* **WHAT THE TASK REQUIRES**
Your task is to repeat the entries underneath exactly, minus the pictures.

Stored items
>>>>
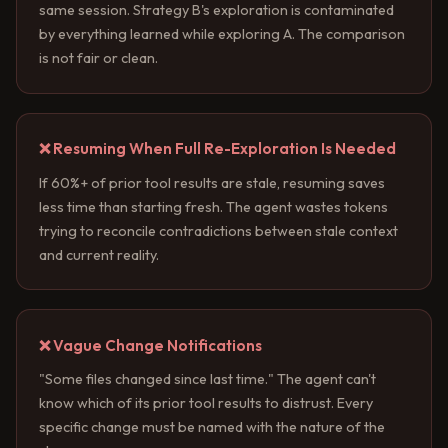
same session. Strategy B's exploration is contaminated
by everything learned while exploring A. The comparison
is not fair or clean.
❌ Resuming When Full Re-Exploration Is Needed
If 60%+ of prior tool results are stale, resuming saves
less time than starting fresh. The agent wastes tokens
trying to reconcile contradictions between stale context
and current reality.
❌ Vague Change Notifications
"Some files changed since last time." The agent can't
know which of its prior tool results to distrust. Every
specific change must be named with the nature of the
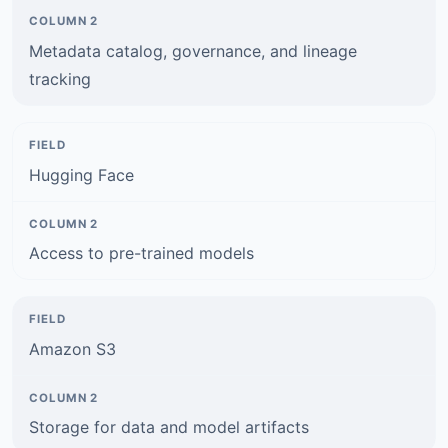
Metadata catalog, governance, and lineage
tracking
Hugging Face
Access to pre-trained models
Amazon S3
Storage for data and model artifacts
<<<<
* **TASK OUTPUT**
same session. Strategy B's exploration is contaminated
by everything learned while exploring A. The comparison
is not fair or clean.
❌ Resuming When Full Re-Exploration Is Needed
If 60%+ of prior tool results are stale, resuming saves
less time than starting fresh. The agent wastes tokens
trying to reconcile contradictions between stale context
and current reality.
❌ Vague Change Notifications
"Some files changed since last time." The agent can't
know which of its prior tool results to distrust. Every
specific change must be named with the nature of the
Metadata catalog, governance, and lineage
tracking
Hugging Face
Access to pre-trained models
Amazon S3
Storage for data and model artifacts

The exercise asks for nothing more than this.